Global Policy Forum

Rebels Agree to Release


By Segun Adeyemi

Panafrican News Agency
May 3, 2001

Efforts to advance the Sierra Leone peace process and end the country's 10-year civil war have received a boost with the agreement by the country's rebels to release, by 30 May, all the equipment they seized from UN peacekeepers last year.

The Sierra Leonean government and the Revolutionary United Front (RUF) also agreed to meet in Freetown on 15 May, under the auspices of the UN Mission in Sierra Leone (UNAMSIL), to work out a programme for Disarmament, Demobilisation and Rehabilitation (DDR), a critical aspect of the Lome Peace Accord which officially ended the brutal war. The agreements were reached at the second meeting of the UN, ECOWAS and the government of Sierra Leone Co-ordination Mechanism on the peace process and the RUF in Abuja Wednesday.

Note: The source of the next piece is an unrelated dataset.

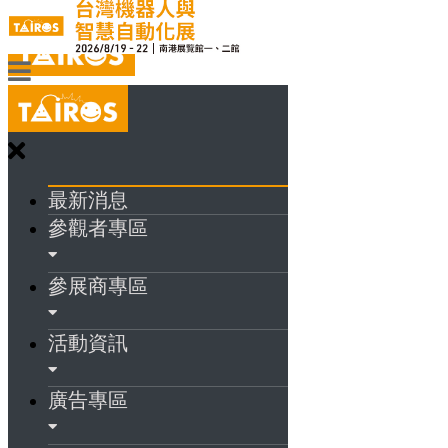
最新消息
參觀者專區
參展商專區
活動資訊
廣告專區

In addition to officials of the UN, ECOWAS and the OAU, representatives of the government as well as the RUF attended the meeting, called to review the 10 November 2000 cease-fire agreement signed by the parties to the conflict and to find ways of ensuring lasting peace in the West African nation. Omrie Golley, Chairman of the RUF peace council, led the group's six-man delegation, which also included Jonathan Kposowa and Jubrin Massaquoi, while the government's side, led by Attorney-General Solomon Berewa, also included Deputy Defence Minister Norman Hinga, Foreign Minister Ahmed Dumbuya and National Security Adviser Kellie Conteh.

The release of UNAMSIL equipment, including weapons, and the resumption of DDR are critical to efforts at restoring lasting peace in Sierra Leone, where the rebels use the country's diamonds to finance a war characterised by chopping of limbs, raping of women and other atrocities. The rebels seized the weapons last May when the RUF reneged on the Lome Peace Accord and took hostage hundreds of peacekeepers overseeing its implementation. In the weeks leading to the Abuja meeting, UNAMSIL had again started deploying its troops across the country after the rebels eased their hold and dismantled some road blocks in line with their promise to co-operate with the blue berets and ensure free movement across the country.

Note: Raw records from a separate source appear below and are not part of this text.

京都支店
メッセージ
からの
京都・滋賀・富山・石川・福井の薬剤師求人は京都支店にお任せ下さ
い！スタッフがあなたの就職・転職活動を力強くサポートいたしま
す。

The Abuja meeting urged the government to extend its authority to the areas where UNAMSIL has deployed. Dangling some carrots at the rebels, the government promised, as part of confidence-building measures, to consider their demand for the release of their cadres who were captured after RUF truncated the peace process. But it warned that the consideration of the request would be on the basis of RUF's implementation of agreements reached at this week's meeting.

Following a request by the meeting that the government should remove all impediments barring RUF from transforming into a political party, the government promised to assist the rebels in locating vacant government buildings across the country that it (RUF) could use for office accommodation. RUF had complained that people were not willing to rent their buildings to the rebel group for establishing their offices.

The government also promised to intercede, on behalf of the RUF, to lift the international travel ban slammed on the rebels. The meeting agreed that the cease-fire agreement, which jumpstarted the peace process after a seven-month break, was generally holding.

A meeting of the co-ordination mechanism in Abuja to take a common position ahead of the meeting with the rebels preceded Wednesday's meeting. After its meeting, the co-ordination mechanism issued a declaration expressing "grave concern" at statements suggesting the use of mercenaries to flush out the RUF rebels and end the war once and for all.

In a statement, "the meeting appealed to the international community not to be misled by such ill-advised proposals. Rather, efforts should be concentrated on the strengthening of national, subregional and international peacekeeping capabilities for the restoration of lasting peace in the conflict zone."